In February, conservative “Blue Dog” Rep. Kurt Schrader (D-Ore.) purchased up to $15,000 worth of stock in energy infrastructure company Kinder Morgan, then in March purchased up to $15,000 of stock in Chevron and Enterprise Products. In June, Schrader purchased up to $45,000 of stock in Exxon, and on Nov. 8, days after the BIF was passed, he bought up to $15,000 of stock in construction materials company Vulcan Materials. The Blue Dogs’ PAC, which Schrader chairs, received tens of thousands of dollars in donations from fossil fuel companies and gas industry associations last year, before the Blue Dog caucus raised concerns over spending levels in the BBB plan.
Goal of Halving Global Emissions by 2030
With permafrost rapidly rising in temperature—by up to one degree Celsisus over the past few decades, scientists have found—researchers have warned for years that the release of carbon dioxide and methane could trigger accelerated warming with unpredictably destructive effects. A 2019 report in the scientific journal Nature found that the impacts of methane released from thawing permafrost could result in twice the warming projected from current models.

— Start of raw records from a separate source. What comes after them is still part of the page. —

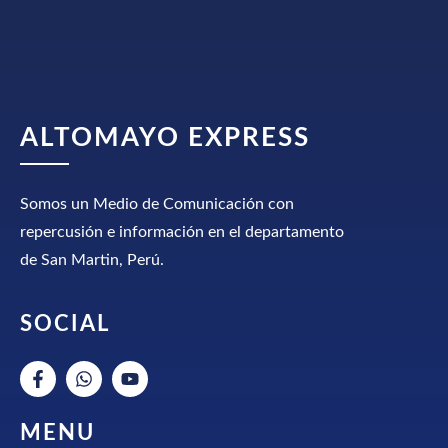
ALTOMAYO EXPRESS
Somos un Medio de Comunicación con
repercusión e información en el departamento
de San Martin, Perú.
SOCIAL
MENU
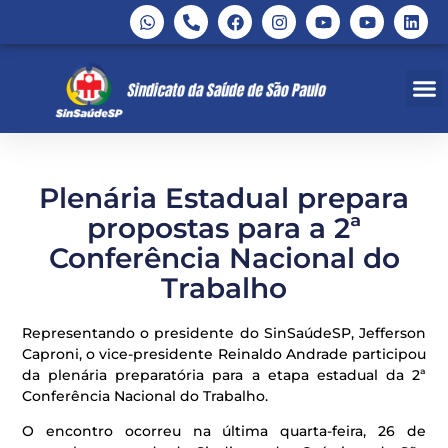
Plenária Estadual prepara
propostas para a 2ª
Conferência Nacional do
Trabalho
Representando o presidente do SinSaúdeSP, Jefferson
Caproni, o vice-presidente Reinaldo Andrade participou
da plenária preparatória para a etapa estadual da 2ª
Conferência Nacional do Trabalho.
O encontro ocorreu na última quarta-feira, 26 de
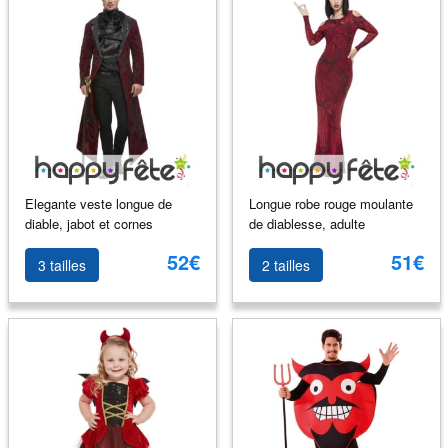
Elegante veste longue de
Longue robe rouge moulante
diable, jabot et cornes
de diablesse, adulte
52€
51€
3 tailles
2 tailles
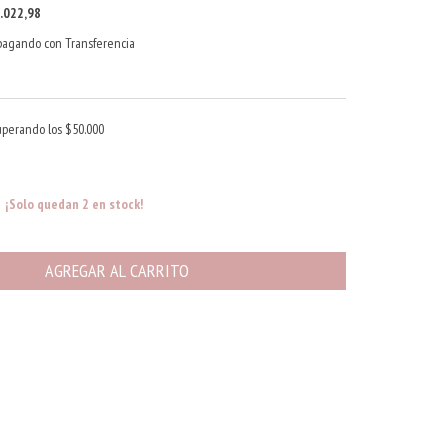
.022,98
agando con Transferencia
uperando los
$50.000
¡Solo quedan
2
en stock!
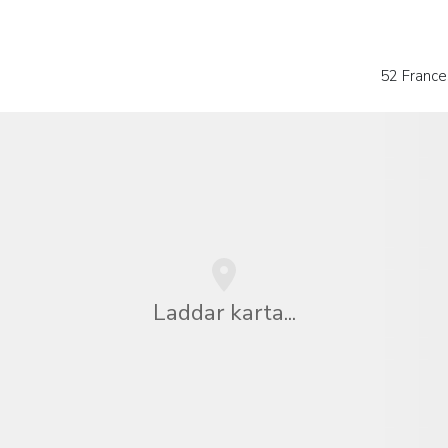
52 Franc
Laddar karta...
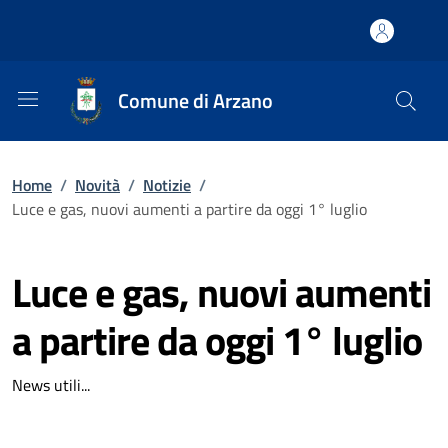
Comune di Arzano
Home
/
Novità
/
Notizie
/
Luce e gas, nuovi aumenti a partire da oggi 1° luglio
Luce e gas, nuovi aumenti
a partire da oggi 1° luglio
News utili...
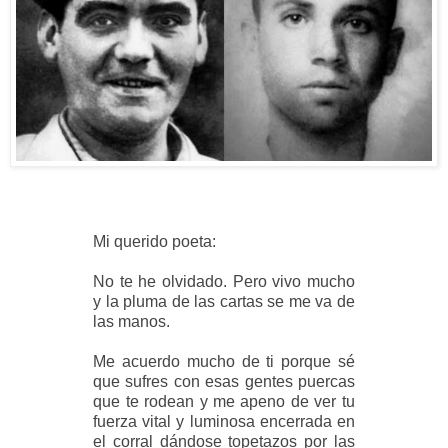
Mi querido poeta:
No te he olvidado. Pero vivo mucho
y la pluma de las cartas se me va de
las manos.
Me acuerdo mucho de ti porque sé
que sufres con esas gentes puercas
que te rodean y me apeno de ver tu
fuerza vital y luminosa encerrada en
el corral dándose topetazos por las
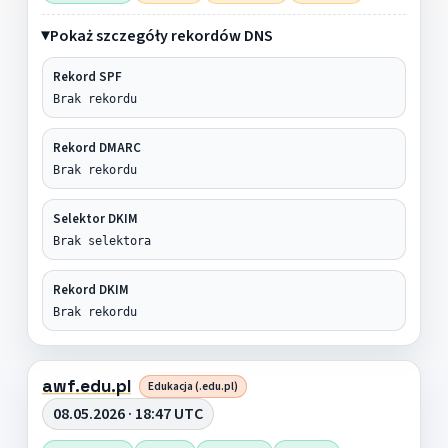
Pokaż szczegóły rekordów DNS
Rekord SPF
Brak rekordu
Rekord DMARC
Brak rekordu
Selektor DKIM
Brak selektora
Rekord DKIM
Brak rekordu
awf.edu.pl
Edukacja (.edu.pl)
08.05.2026 · 18:47 UTC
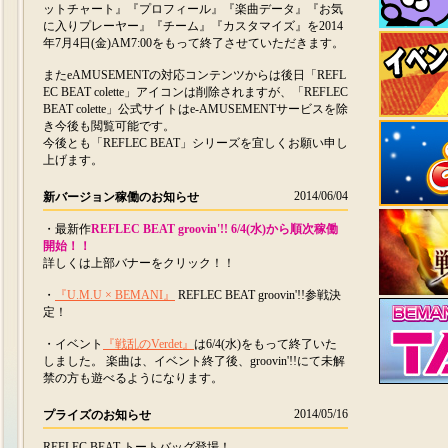
ットチャート』『プロフィール』『楽曲データ』『お気
に入りプレーヤー』『チーム』『カスタマイズ』を2014
年7月4日(金)AM7:00をもって終了させていただきます。
またeAMUSEMENTの対応コンテンツからは後日「REFL
EC BEAT colette」アイコンは削除されますが、「REFLEC
BEAT colette」公式サイトはe-AMUSEMENTサービスを除
き今後も閲覧可能です。
今後とも「REFLEC BEAT」シリーズを宜しくお願い申し
上げます。
2014/06/04
新バージョン稼働のお知らせ
・最新作
REFLEC BEAT groovin'!! 6/4(水)から順次稼働
開始！！
詳しくは上部バナーをクリック！！
・
『U.M.U × BEMANI』
REFLEC BEAT groovin'!!参戦決
定！
・イベント
『戦乱のVerdet』
は6/4(水)をもって終了いた
しました。 楽曲は、イベント終了後、groovin'!!にて未解
禁の方も遊べるようになります。
2014/05/16
プライズのお知らせ
REFLEC BEAT トートバッグ登場！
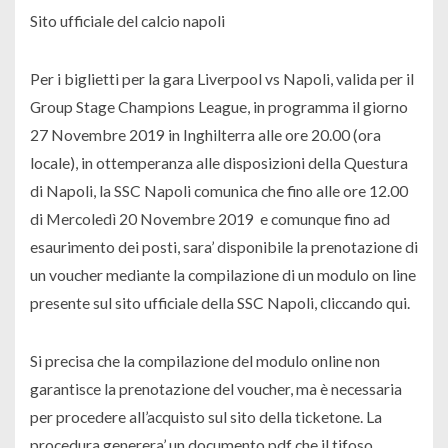
Sito ufficiale del calcio napoli
Per i biglietti per la gara Liverpool vs Napoli, valida per il
Group Stage Champions League, in programma il giorno
27 Novembre 2019 in Inghilterra alle ore 20.00 (ora
locale), in ottemperanza alle disposizioni della Questura
di Napoli, la SSC Napoli comunica che fino alle ore 12.00
di Mercoledì 20 Novembre 2019 e comunque fino ad
esaurimento dei posti, sara’ disponibile la prenotazione di
un voucher mediante la compilazione di un modulo on line
presente sul sito ufficiale della SSC Napoli, cliccando qui.
Si precisa che la compilazione del modulo online non
garantisce la prenotazione del voucher, ma è necessaria
per procedere all’acquisto sul sito della ticketone. La
procedura generera’ un documento pdf che il tifoso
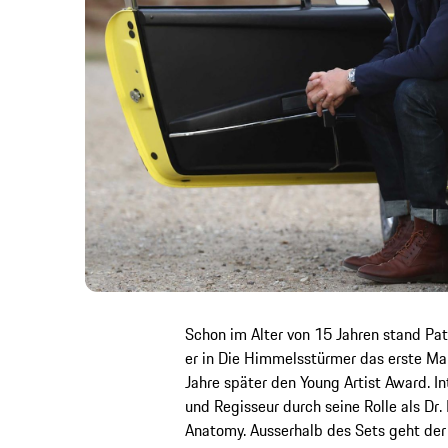
Schon im Alter von 15 Jahren stand Pa
er in Die Himmelsstürmer das erste Ma
Jahre später den Young Artist Award. I
und Regisseur durch seine Rolle als Dr.
Anatomy. Ausserhalb des Sets geht der 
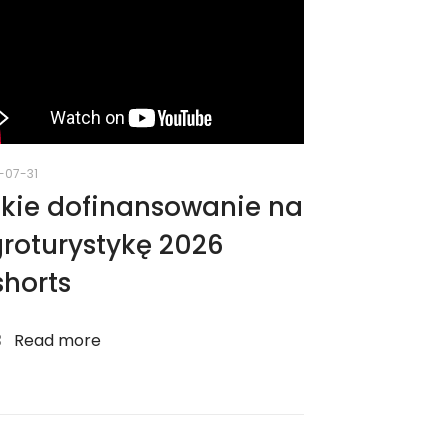
-07-31
kie dofinansowanie na
roturystykę 2026
horts
Read more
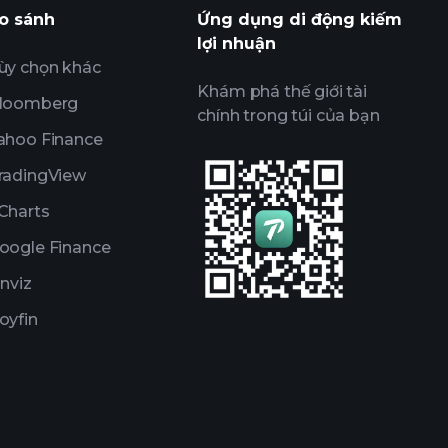
ents
nhà môi giới được
o sánh
Ứng dụng di động kiếm
lợi nhuận
ùy chọn khác
Khám phá thế giới tài
loomberg
chính trong túi của bạn
ahoo Finance
radingView
Charts
oogle Finance
inviz
oyfin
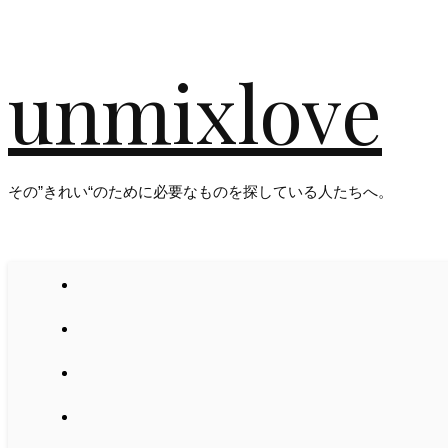
unmixlove
その”きれい“のために必要なものを探している人たちへ。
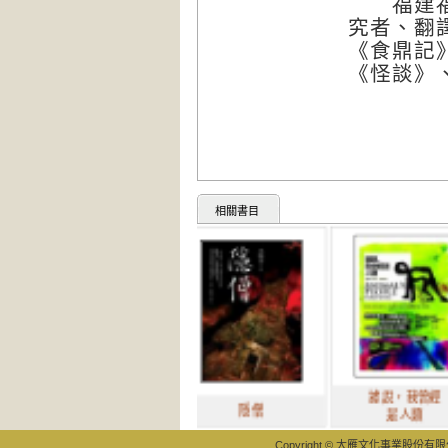
福建福州
究者、翻
《食鼎記
《怪談》
相關書目
據說，我曾經
隱僧
是人類
Copyright © 大雁文化事業股份有限公司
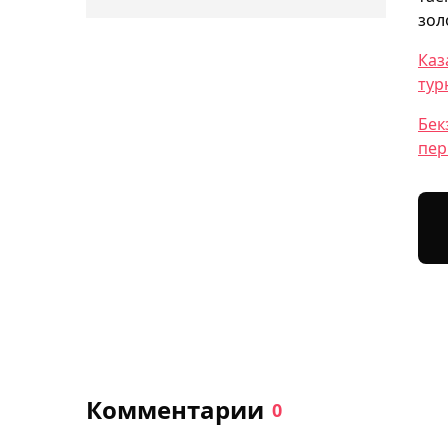
зол
Каз
тур
Бек
пер
Комментарии
0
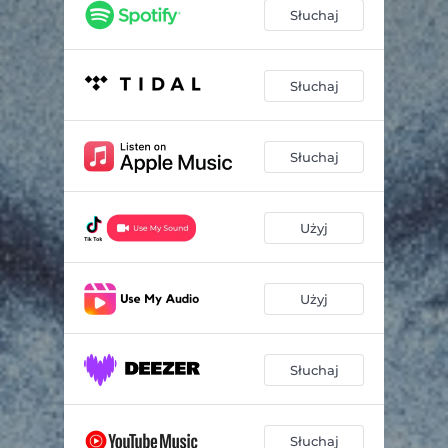
Słuchaj
Słuchaj
Słuchaj
Użyj
Użyj
Słuchaj
Słuchaj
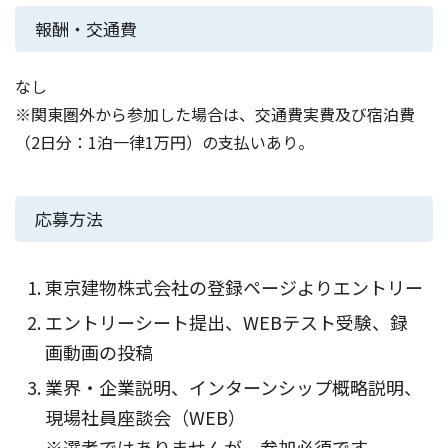
報酬・交通費
なし
※関東圏外から参加した場合は、交通費実費及び宿泊費
（2日分：1泊一律1万円）の支払いあり。
応募方法
東京建物株式会社の登録ページよりエントリー
エントリーシート提出、WEBテスト受験、録
画動画の投稿
業界・企業説明、インターンシップ概略説明、
現場社員座談会（WEB）
※選考ではありませんが、参加必須です。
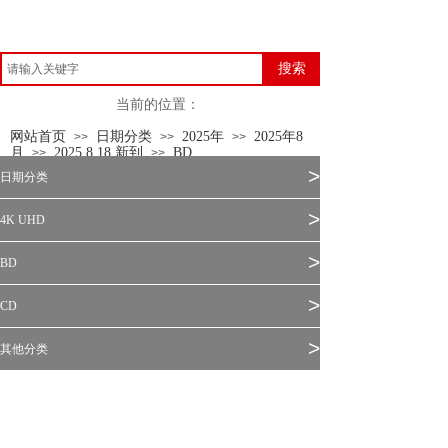
搜索
当前的位置：
网站首页
日期分类
2025年
2025年8
>>
>>
>>
月
2025.8.18 新到
BD
>>
>>
>
日期分类
>
4K UHD
>
BD
>
CD
>
其他分类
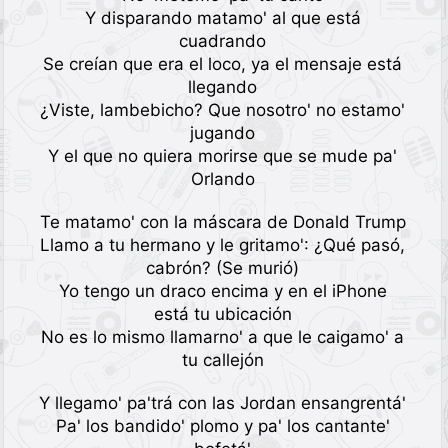
Y disparando matamo' al que está
cuadrando
Se creían que era el loco, ya el mensaje está
llegando
¿Viste, lambebicho? Que nosotro' no estamo'
jugando
Y el que no quiera morirse que se mude pa'
Orlando
Te matamo' con la máscara de Donald Trump
Llamo a tu hermano y le gritamo': ¿Qué pasó,
cabrón? (Se murió)
Yo tengo un draco encima y en el iPhone
está tu ubicación
No es lo mismo llamarno' a que le caigamo' a
tu callejón
Y llegamo' pa'trá con las Jordan ensangrentá'
Pa' los bandido' plomo y pa' los cantante'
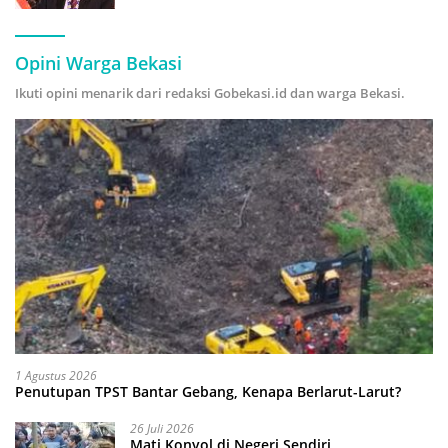
Hijau
Opini Warga Bekasi
Ikuti opini menarik dari redaksi Gobekasi.id dan warga Bekasi.
1 Agustus 2026
Penutupan TPST Bantar Gebang, Kenapa Berlarut-Larut?
26 Juli 2026
Mati Konyol di Negeri Sendiri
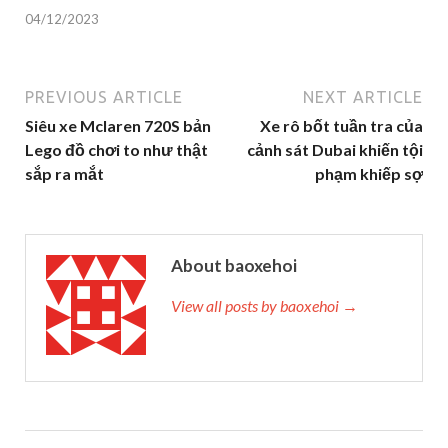
04/12/2023
PREVIOUS ARTICLE
NEXT ARTICLE
Siêu xe Mclaren 720S bản
Xe rô bốt tuần tra của
Lego đồ chơi to như thật
cảnh sát Dubai khiến tội
sắp ra mắt
phạm khiếp sợ
About baoxehoi
View all posts by baoxehoi →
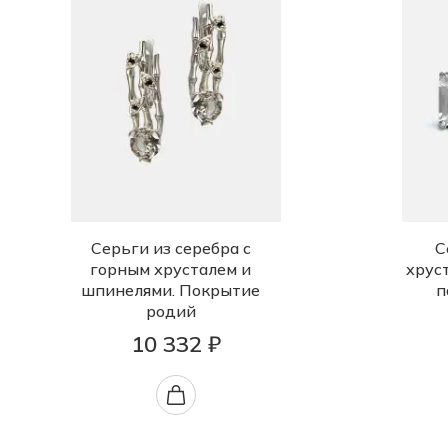
Серьги из серебра с
С
горным хрусталем и
хруст
шпинелями. Покрытие
п
родий
10 332 ₽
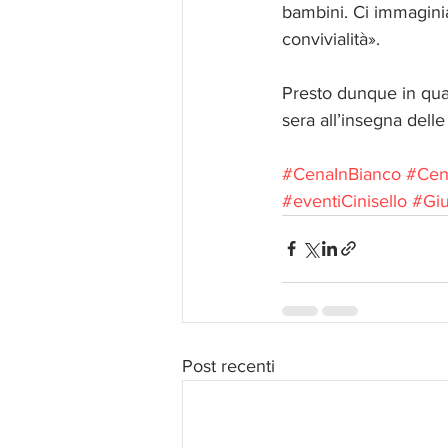
bambini. Ci immaginia
convivialità».
Presto dunque in qual
sera all’insegna delle
#CenaInBianco
#Cen
#eventiCinisello
#Giu
Post recenti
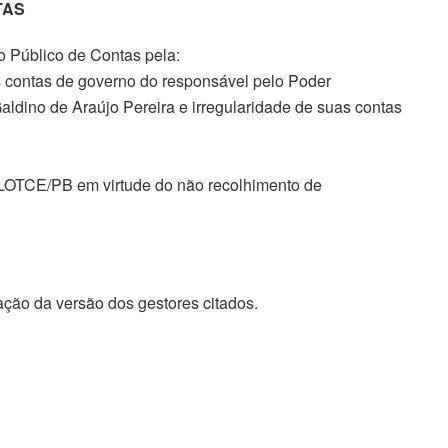
TAS
io Público de Contas pela:
s contas de governo do responsável pelo Poder
aldino de Araújo Pereira e irregularidade de suas contas
da LOTCE/PB em virtude do não recolhimento de
ação da versão dos gestores citados.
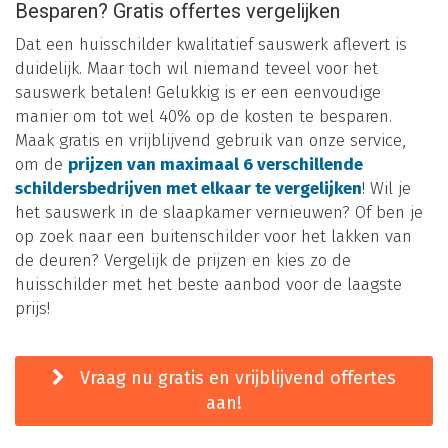
Besparen? Gratis offertes vergelijken
Dat een huisschilder kwalitatief sauswerk aflevert is
duidelijk. Maar toch wil niemand teveel voor het
sauswerk betalen! Gelukkig is er een eenvoudige
manier om tot wel 40% op de kosten te besparen.
Maak gratis en vrijblijvend gebruik van onze service,
om de
prijzen van maximaal 6 verschillende
schildersbedrijven met elkaar te vergelijken
! Wil je
het sauswerk in de slaapkamer vernieuwen? Of ben je
op zoek naar een buitenschilder voor het lakken van
de deuren? Vergelijk de prijzen en kies zo de
huisschilder met het beste aanbod voor de laagste
prijs!
Vraag nu gratis en vrijblijvend offertes
aan!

The Climate Action Tracker, a project of the independent organizations Climate Analytics and NewClimate Institute, forecasts that by the end of the century the world will have warmed by between 2.5 and 2.9 degrees Celsius, far above the boundaries set in the Paris Agreement of 2015. Earlier that year, climate reporter Brad Plumer wrote, “One huge concern is food production: a growing number of studies suggest it would become significantly more difficult for the world to grow food with 3°C or 4°C of global warming. Countries like Bangladesh, Egypt, Vietnam, and parts of Africa could see large tracts of farmland made unusable by rising seas.” A 2018 study from the Tyndall Centre for Climate Change Research found that warming of 3 degrees Celsius could bring costs of $551 trillion, more wealth than exists on the planet.
Even if the BBB were enacted in its current form, U.S. policies would be insufficient by 2030 to the goal of staying within the emissions boundaries set in the Paris Agreement on climate unless additional laws and regulations were enacted, according to the Climate Action Tracker.